Re: INFO: rcu detected stall in wg_packet_tx_worker

From: Eric Dumazet
Date: Sun Apr 26 2020 - 16:27:03 EST




On 4/26/20 12:42 PM, Jason A. Donenfeld wrote:
> On Sun, Apr 26, 2020 at 1:40 PM Eric Dumazet <eric.dumazet@xxxxxxxxx> wrote:
>>
>>
>>
>> On 4/26/20 10:57 AM, syzbot wrote:
>>> syzbot has bisected this bug to:
>>>
>>> commit e7096c131e5161fa3b8e52a650d7719d2857adfd
>>> Author: Jason A. Donenfeld <Jason@xxxxxxxxx>
>>> Date: Sun Dec 8 23:27:34 2019 +0000
>>>
>>> net: WireGuard secure network tunnel
>>>
>>> bisection log: https://syzkaller.appspot.com/x/bisect.txt?x=15258fcfe00000
>>> start commit: b2768df2 Merge branch 'for-linus' of git://git.kernel.org/..
>>> git tree: upstream
>>> final crash: https://syzkaller.appspot.com/x/report.txt?x=17258fcfe00000
>>> console output: https://syzkaller.appspot.com/x/log.txt?x=13258fcfe00000
>>> kernel config: https://syzkaller.appspot.com/x/.config?x=b7a70e992f2f9b68
>>> dashboard link: https://syzkaller.appspot.com/bug?extid=0251e883fe39e7a0cb0a
>>> userspace arch: i386
>>> syz repro: https://syzkaller.appspot.com/x/repro.syz?x=15f5f47fe00000
>>> C reproducer: https://syzkaller.appspot.com/x/repro.c?x=11e8efb4100000
>>>
>>> Reported-by: syzbot+0251e883fe39e7a0cb0a@xxxxxxxxxxxxxxxxxxxxxxxxx
>>> Fixes: e7096c131e51 ("net: WireGuard secure network tunnel")
>>>
>>> For information about bisection process see: https://goo.gl/tpsmEJ#bisection
>>>
>>
>> I have not looked at the repro closely, but WireGuard has some workers
>> that might loop forever, cond_resched() might help a bit.
>
> I'm working on this right now.
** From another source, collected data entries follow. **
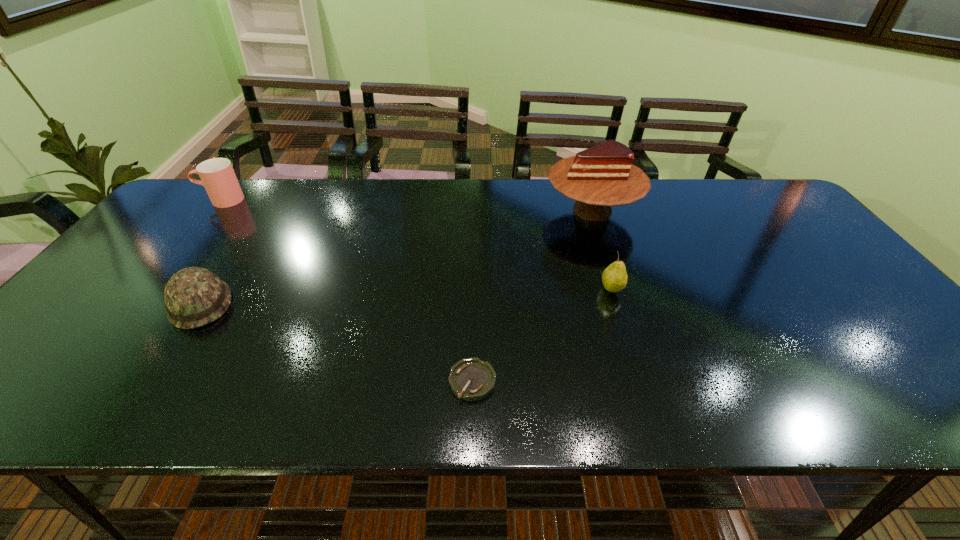 You are a GUI agent. You are given a task and a screenshot of the screen. Output one action in this format:
    pyautogui.click(x=<x>, y=<y>)
    Task: Click on the cake
    
    Given the screenshot: What is the action you would take?
    pyautogui.click(x=602, y=176)

The height and width of the screenshot is (540, 960). I want to click on the leftmost object, so click(217, 175).

Locate an element on the screen. This screenshot has height=540, width=960. the second tallest object is located at coordinates (217, 175).

In order to click on pear in this screenshot , I will do `click(614, 278)`.

Where is `the fourth object from right to left`? The width and height of the screenshot is (960, 540). the fourth object from right to left is located at coordinates (194, 296).

Find the location of a particular element. the shortest object is located at coordinates click(x=471, y=379).

This screenshot has height=540, width=960. I want to click on the third object from right to left, so click(x=471, y=379).

The width and height of the screenshot is (960, 540). Find the location of `free space located 0.220m on the front of the cake`. free space located 0.220m on the front of the cake is located at coordinates (620, 292).

What are the coordinates of `vacant area situated 0.070m on the side of the leftmost object with the handle` in the screenshot? It's located at (179, 200).

The image size is (960, 540). I want to click on free space located on the right of the pear, so click(x=674, y=289). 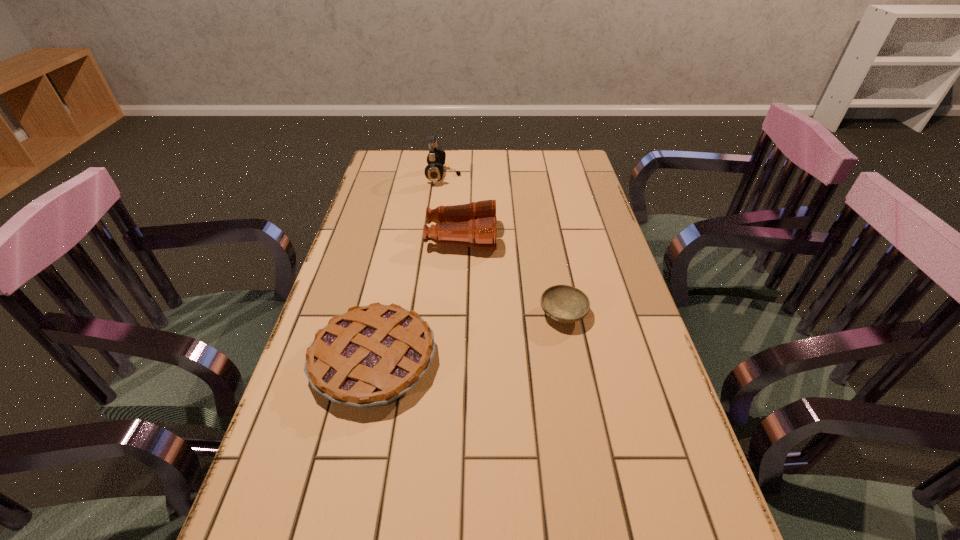 The height and width of the screenshot is (540, 960). Find the location of `free space between the shortest object and the pie`. free space between the shortest object and the pie is located at coordinates (468, 338).

Find the location of a particular element. free space between the second tallest object and the shortest object is located at coordinates (513, 276).

Find the location of a particular element. Image resolution: width=960 pixels, height=540 pixels. blank region between the pie and the headset is located at coordinates (409, 269).

The image size is (960, 540). I want to click on free space between the bowl and the farthest object, so click(503, 246).

This screenshot has width=960, height=540. I want to click on vacant area that lies between the pie and the binoculars, so click(x=418, y=300).

At what (x,y) coordinates should I click in order to perform the action: click on object that ranks as the third closest to the third tallest object. Please return your answer as a coordinate pair (x, y). Image resolution: width=960 pixels, height=540 pixels. Looking at the image, I should click on (434, 171).

You are a GUI agent. You are given a task and a screenshot of the screen. Output one action in this format:
    pyautogui.click(x=<x>, y=<y>)
    Task: Click on the object identified as the third closest to the second farthest object
    
    Given the screenshot: What is the action you would take?
    [x=370, y=356]

This screenshot has height=540, width=960. I want to click on vacant point that satisfies the following two spatial constraints: 1. through the lenses of the rightmost object; 2. on the right side of the binoculars, so click(457, 314).

Locate an element on the screen. This screenshot has width=960, height=540. vacant space that satisfies the following two spatial constraints: 1. on the back side of the bowl; 2. through the lenses of the binoculars is located at coordinates (548, 238).

This screenshot has width=960, height=540. What are the coordinates of `free space in the image that satisfies the following two spatial constraints: 1. through the lenses of the second farthest object; 2. on the back side of the shortest object` in the screenshot? It's located at (457, 314). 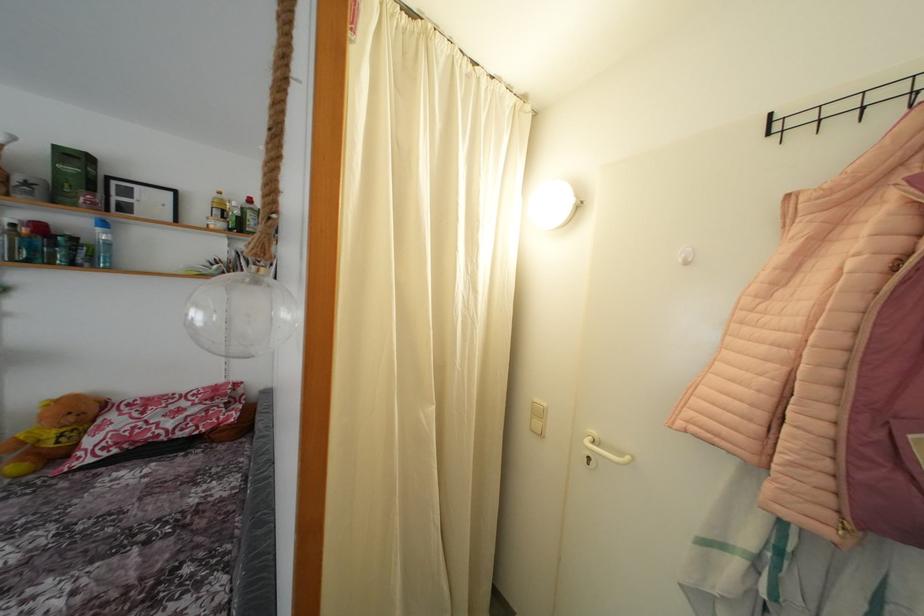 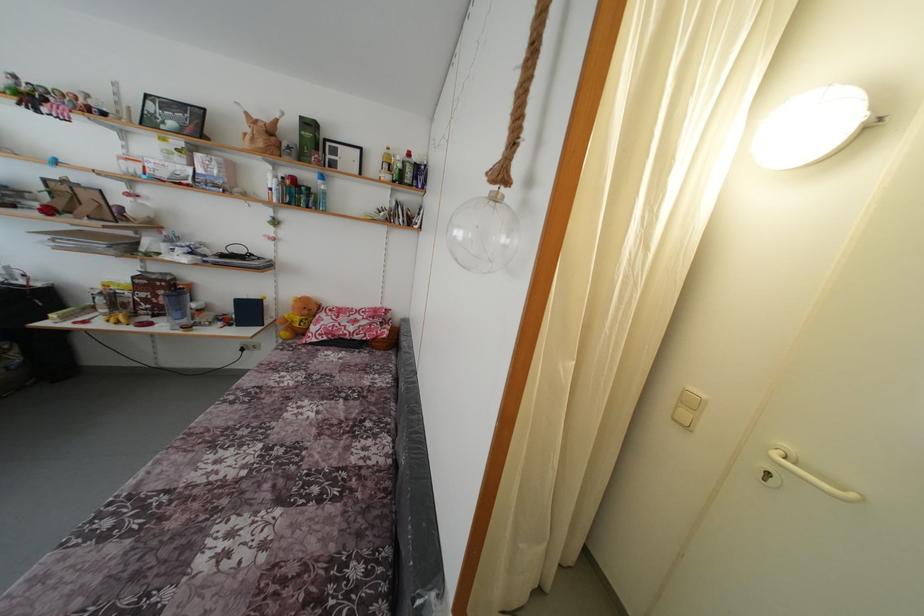 In the second image, find the point that corresponds to (104,236) in the first image.

(324, 188) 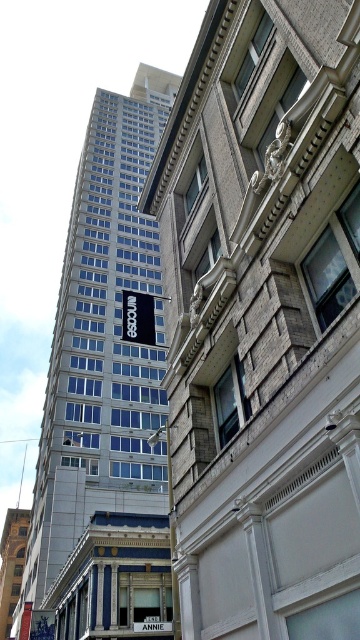 Does black matte sign at upper center have a greater width compared to white plastic sign at center?

Indeed, black matte sign at upper center has a greater width compared to white plastic sign at center.

Does point (141, 324) lie behind point (144, 627)?

No, (141, 324) is in front of (144, 627).

Between point (142, 316) and point (145, 620), which one is positioned in front?

Positioned in front is point (142, 316).

Find the location of a particular element. Image resolution: width=360 pixels, height=640 pixels. black matte sign at upper center is located at coordinates (137, 317).

In the scene shown: Can you confirm if metallic pole at center is bigger than white plastic sign at center?

Correct, metallic pole at center is larger in size than white plastic sign at center.

Between point (176, 589) and point (168, 632), which one is positioned in front?

Point (176, 589) is in front.

Find the location of a particular element. The image size is (360, 640). metallic pole at center is located at coordinates pos(172,541).

Is black matte sign at upper center shorter than metallic pole at center?

Yes, black matte sign at upper center is shorter than metallic pole at center.

Does black matte sign at upper center have a larger size compared to metallic pole at center?

No, black matte sign at upper center is not bigger than metallic pole at center.

I want to click on black matte sign at upper center, so click(x=137, y=317). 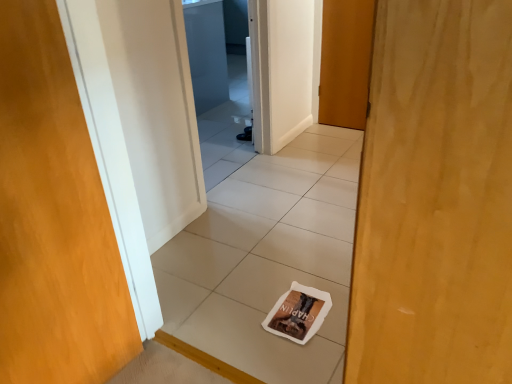 The image size is (512, 384). I want to click on vacant area that lies to the right of brown paper magazine at center, so click(336, 299). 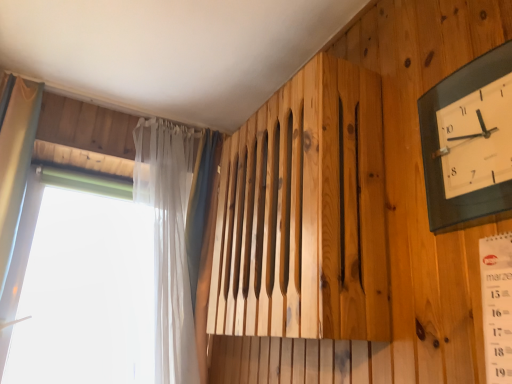 Question: Does transparent plastic window at left appear on the right side of translucent fabric curtain at left?

Choices:
 (A) no
 (B) yes

Answer: (B)

Question: From a real-world perspective, is transparent plastic window at left on top of translucent fabric curtain at left?

Choices:
 (A) no
 (B) yes

Answer: (A)

Question: From a real-world perspective, is transparent plastic window at left below translucent fabric curtain at left?

Choices:
 (A) yes
 (B) no

Answer: (A)

Question: From the image's perspective, is transparent plastic window at left under translucent fabric curtain at left?

Choices:
 (A) yes
 (B) no

Answer: (A)

Question: Could translucent fabric curtain at left be considered to be inside transparent plastic window at left?

Choices:
 (A) yes
 (B) no

Answer: (B)

Question: Can you confirm if transparent plastic window at left is wider than translucent fabric curtain at left?

Choices:
 (A) no
 (B) yes

Answer: (A)

Question: Considering the relative positions of black glass wall clock at upper right and transparent plastic window at left in the image provided, is black glass wall clock at upper right to the right of transparent plastic window at left from the viewer's perspective?

Choices:
 (A) no
 (B) yes

Answer: (B)

Question: Is black glass wall clock at upper right touching transparent plastic window at left?

Choices:
 (A) no
 (B) yes

Answer: (A)

Question: Can you confirm if black glass wall clock at upper right is smaller than transparent plastic window at left?

Choices:
 (A) yes
 (B) no

Answer: (A)

Question: From a real-world perspective, is black glass wall clock at upper right positioned over transparent plastic window at left based on gravity?

Choices:
 (A) no
 (B) yes

Answer: (B)

Question: Could you tell me if black glass wall clock at upper right is facing transparent plastic window at left?

Choices:
 (A) no
 (B) yes

Answer: (A)

Question: From a real-world perspective, is black glass wall clock at upper right physically below transparent plastic window at left?

Choices:
 (A) yes
 (B) no

Answer: (B)

Question: Can you confirm if translucent fabric curtain at left is bigger than transparent plastic window at left?

Choices:
 (A) yes
 (B) no

Answer: (B) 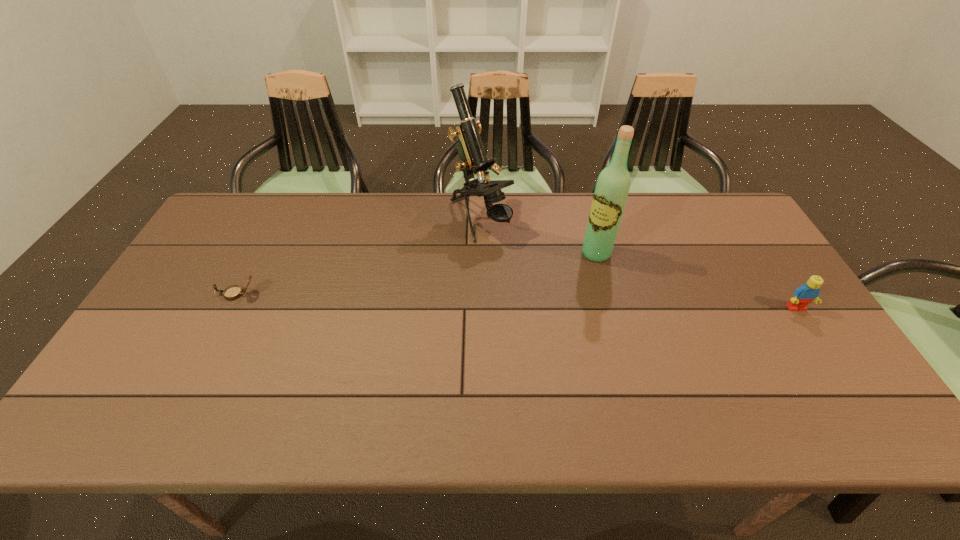 Identify the location of vacant space at the near edge of the desktop. Image resolution: width=960 pixels, height=540 pixels. (441, 364).

At what (x,y) coordinates should I click in order to perform the action: click on free space at the left edge. Please return your answer as a coordinate pair (x, y). Image resolution: width=960 pixels, height=540 pixels. Looking at the image, I should click on (186, 284).

This screenshot has width=960, height=540. In the image, there is a desktop. Find the location of `vacant space at the right edge`. vacant space at the right edge is located at coordinates (753, 242).

The height and width of the screenshot is (540, 960). In the image, there is a desktop. In order to click on free space at the near left corner in this screenshot , I will do `click(123, 362)`.

At what (x,y) coordinates should I click in order to perform the action: click on vacant region at the far right corner of the desktop. Please return your answer as a coordinate pair (x, y). Looking at the image, I should click on (748, 232).

Where is `blank region between the wine bottle and the third farthest object`? The image size is (960, 540). blank region between the wine bottle and the third farthest object is located at coordinates tap(417, 274).

What are the coordinates of `free area in between the microscope and the wine bottle` in the screenshot? It's located at (538, 237).

Find the location of a particular element. vacant space that is in between the compass and the wine bottle is located at coordinates (417, 274).

Locate an element on the screen. Image resolution: width=960 pixels, height=540 pixels. vacant space in between the wine bottle and the microscope is located at coordinates (538, 237).

Find the location of a particular element. The height and width of the screenshot is (540, 960). empty location between the third tallest object and the third object from left to right is located at coordinates (696, 281). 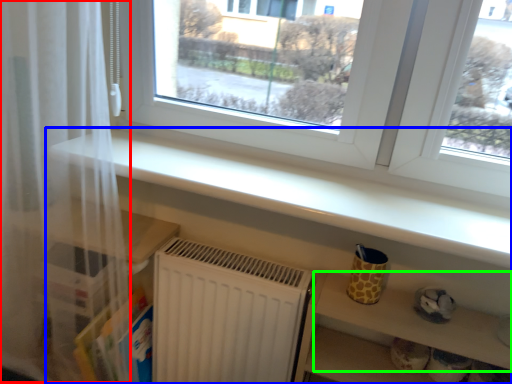 Question: Which object is the closest to the curtain (highlighted by a red box)? Choose among these: shelf (highlighted by a blue box) or shelf (highlighted by a green box).

Choices:
 (A) shelf
 (B) shelf

Answer: (A) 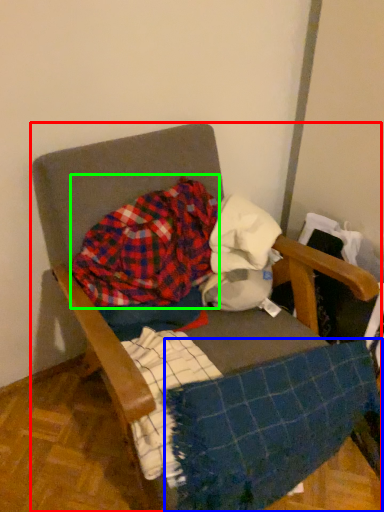 Question: Which object is positioned closest to chair (highlighted by a red box)? Select from blanket (highlighted by a blue box) and flannel (highlighted by a green box).

Choices:
 (A) blanket
 (B) flannel

Answer: (B) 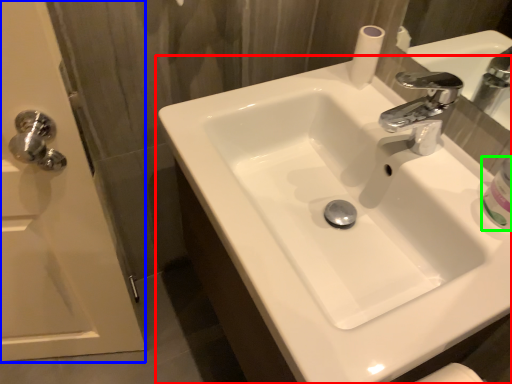 Question: Which is nearer to the sink (highlighted by a red box)? screen door (highlighted by a blue box) or mouthwash (highlighted by a green box).

Choices:
 (A) screen door
 (B) mouthwash

Answer: (B) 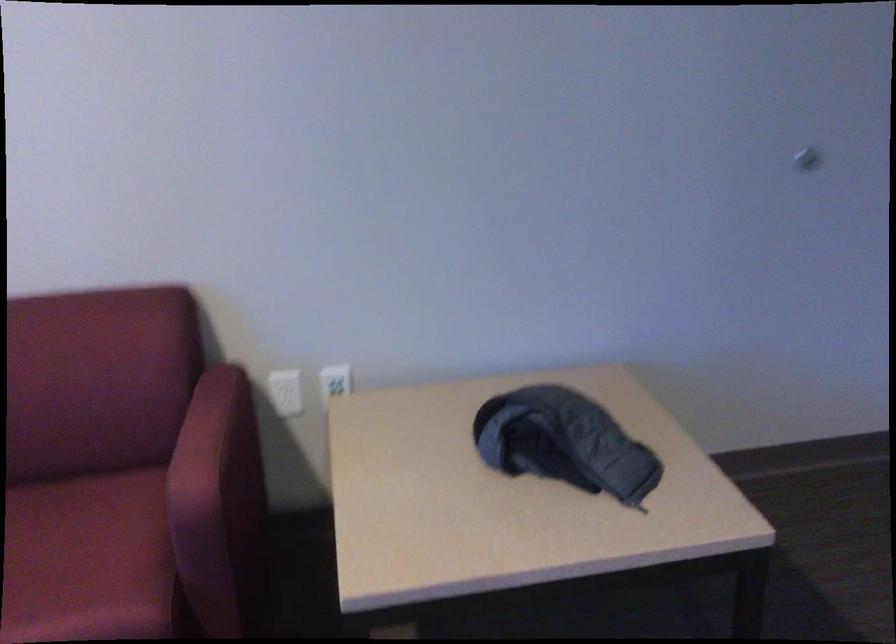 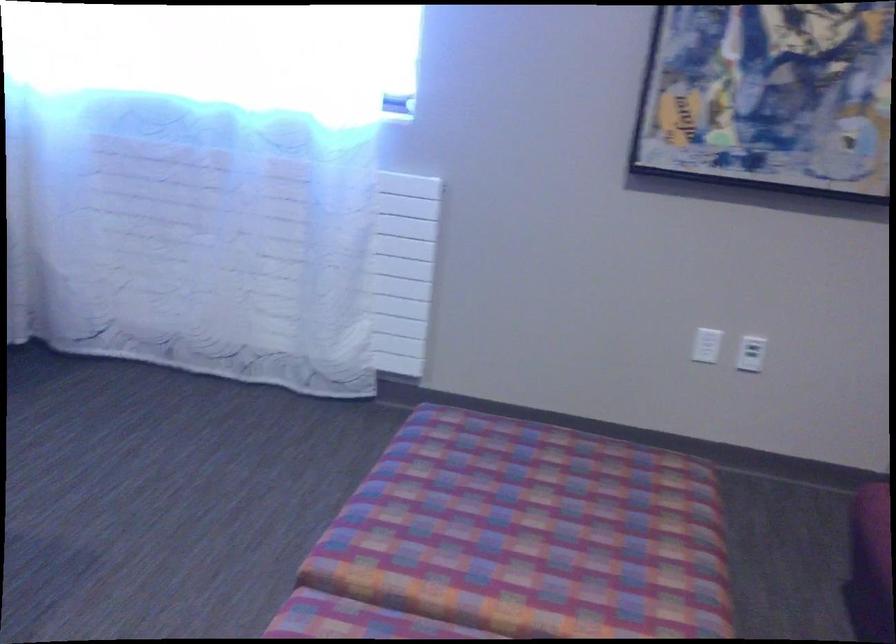 Consider the image. How did the camera likely rotate?

The camera rotated toward left-down.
Having a bit difficult of a time
> getting it to reproduce locally...
>
> The reports show the stall happening always at:
>
> static struct sk_buff *
> sfq_dequeue(struct Qdisc *sch)
> {
> struct sfq_sched_data *q = qdisc_priv(sch);
> struct sk_buff *skb;
> sfq_index a, next_a;
> struct sfq_slot *slot;
>
> /* No active slots */
> if (q->tail == NULL)
> return NULL;
>
> next_slot:
> a = q->tail->next;
> slot = &q->slots[a];
>
> Which is kind of interesting, because it's not like that should block
> or anything, unless there's some kasan faulting happening.
>

I am not really sure WireGuard is involved, the repro does not rely on it anyway.